I also go outdoors in winter, but it's more often related to play. My husband does the shoveling and snow-blowing. So when I'm out, it's to go skiing or sledding, to take pictures, or for some other recreative purpose. Like doing nothing.

The summer is different. Waaaay different.

In the summer, we maintain structures, mow grass, deal with trees. (In the winter, we clear downed trees off the driveway, but otherwise, they stay where they are until the snow melts, the sap runs, and we deal with them. Or not.) And by "maintaining structures," I mean -- well, a lot of things. Painting, cleaning, clearing, re-roofing, draining. Lots of verbs.

My point is that unless it's raining, there's always something "productive" to be done outdoors in the summer. And I always remember physical sensations that have faded during the indoor months.

This summer, we've been painting the outside of one of our camps (southern Ontario: cottage, Manitoba: cabin). I've become aware of a host of physical sensations I've forgotten in the ten years since the last paint job. For example: The hand holding the can of paint (even a small can) gets really tired and my thumb goes to sleep. I tend to hold my breath while painting. Painting is a way to do squats while accomplishing something. When I paint, I don't use all the strength in my arm (painting requires a surprising amount of finesse, even when you're coating a wall), so part of what makes me tired is the sensation of holding back.
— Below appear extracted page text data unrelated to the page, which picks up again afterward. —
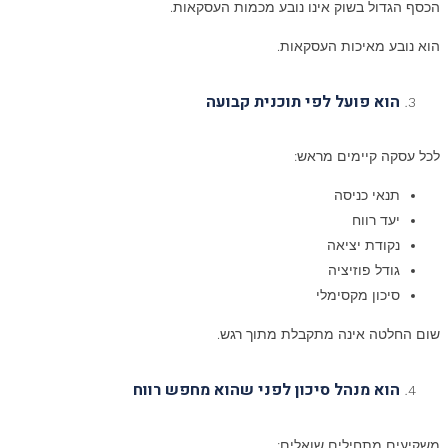
הכסף הגדול בשוק אינו נובע מכמות העסקאות.
הוא נובע מאיכות העסקאות.
הוא פועל לפי תוכנית קבועה
לכל עסקה קיימים מראש:
תנאי כניסה
יעד רווח
נקודת יציאה
גודל פוזיציה
סיכון מקסימלי
שום החלטה אינה מתקבלת מתוך רגש.
הוא מנהל סיכון לפני שהוא מחפש רווח
משקיעים מתחילים שואלים:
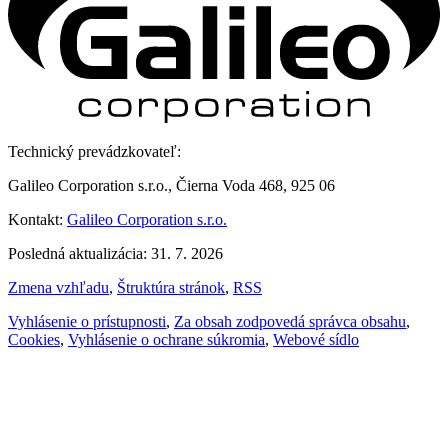
Technický prevádzkovateľ:
Galileo Corporation s.r.o., Čierna Voda 468, 925 06
Kontakt:
Galileo Corporation s.r.o.
Posledná aktualizácia: 31. 7. 2026
Zmena vzhľadu
,
Štruktúra stránok
,
RSS
Vyhlásenie o prístupnosti
,
Za obsah zodpovedá správca obsahu
,
Cookies
,
Vyhlásenie o ochrane súkromia
,
Webové sídlo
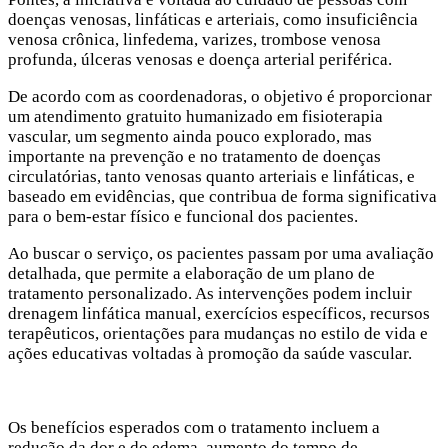
doenças venosas, linfáticas e arteriais, como insuficiência
venosa crônica, linfedema, varizes, trombose venosa
profunda, úlceras venosas e doença arterial periférica.
De acordo com as coordenadoras, o objetivo é proporcionar
um atendimento gratuito humanizado em fisioterapia
vascular, um segmento ainda pouco explorado, mas
importante na prevenção e no tratamento de doenças
circulatórias, tanto venosas quanto arteriais e linfáticas, e
baseado em evidências, que contribua de forma significativa
para o bem-estar físico e funcional dos pacientes.
Ao buscar o serviço, os pacientes passam por uma avaliação
detalhada, que permite a elaboração de um plano de
tratamento personalizado. As intervenções podem incluir
drenagem linfática manual, exercícios específicos, recursos
terapêuticos, orientações para mudanças no estilo de vida e
ações educativas voltadas à promoção da saúde vascular.
Os benefícios esperados com o tratamento incluem a
redução da dor e do edema, aumento do tempo de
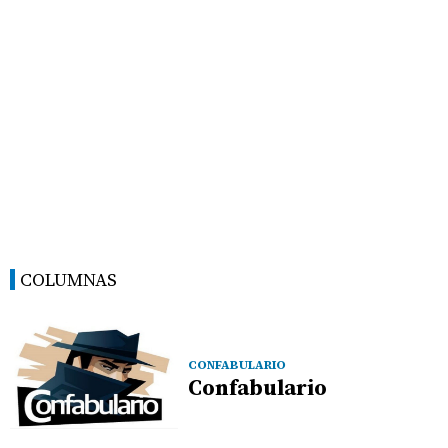
COLUMNAS
CONFABULARIO
Confabulario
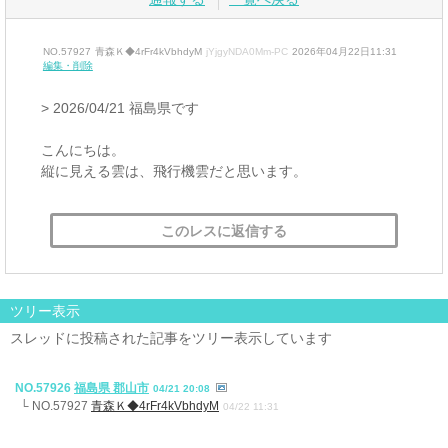
NO.57927
青森Ｋ◆4rFr4kVbhdyM
jYjgyNDA0Mm-PC
2026年04月22日11:31
編集・削除
> 2026/04/21 福島県です
こんにちは。
縦に見える雲は、飛行機雲だと思います。
このレスに返信する
ツリー表示
スレッドに投稿された記事をツリー表示しています
NO.57926
福島県 郡山市
04/21 20:08
└ NO.57927
青森Ｋ◆4rFr4kVbhdyM
04/22 11:31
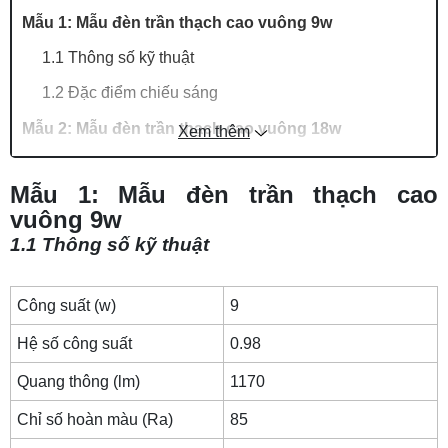
Mẫu 1: Mẫu đèn trần thạch cao vuông 9w
1.1 Thông số kỹ thuật
1.2 Đặc điểm chiếu sáng
Mẫu 2: Mẫu đèn trần thạch cao vuông 18w
Xem thêm
2.1 Thông số kỹ thuật
Mẫu 1: Mẫu đèn trần thạch cao
2.2 Đặc điểm chiếu sáng
vuông 9w
Mẫu 3: Mẫu đèn trần thạch cao vuông 20w
1.1 Thông số kỹ thuật
3.1 Thông số kỹ thuật
3.2 Đặc điểm chiếu sáng
Công suất (w)
9
Mẫu 4: Mẫu đèn LED vuông ốp trần 30w
Hệ số công suất
0.98
4.1 Thông số kỹ thuật
Quang thông (lm)
1170
4.2 Đặc điểm chiếu sáng
Chỉ số hoàn màu (Ra)
85
Mẫu 5: Đèn trần thạch cao vuông kiểu dáng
Et cetera.

Other tasks have other moments. You learn a lot about a stretch of grass while mowing it -- walking every inch of it, over and over again. Taking a shop-vac to the rafters of an attic built by your grandfather can connect you to your past in a whole new way -- if your shoulders hurt just from vacuuming, what must his have felt like from lifting and hammering? When I load fireplace lengths into a wheelbarrow to bring back to the splitter in the garage, I'm reminded how solid, how heavy wood is.

I want to remember these sensations when my life turns back inward, as it inevitably will, this winter. In a month or so, I'll re-enter a project in which people work outdoors. The physical fatigue that comes from sawing, splitting, and stacking wood is different from the fatigue of prepping for a class or analyzing story structure. If I can just remember that, really remember it, I have a better chance of getting it onto the page, where a reader can imagine it, too.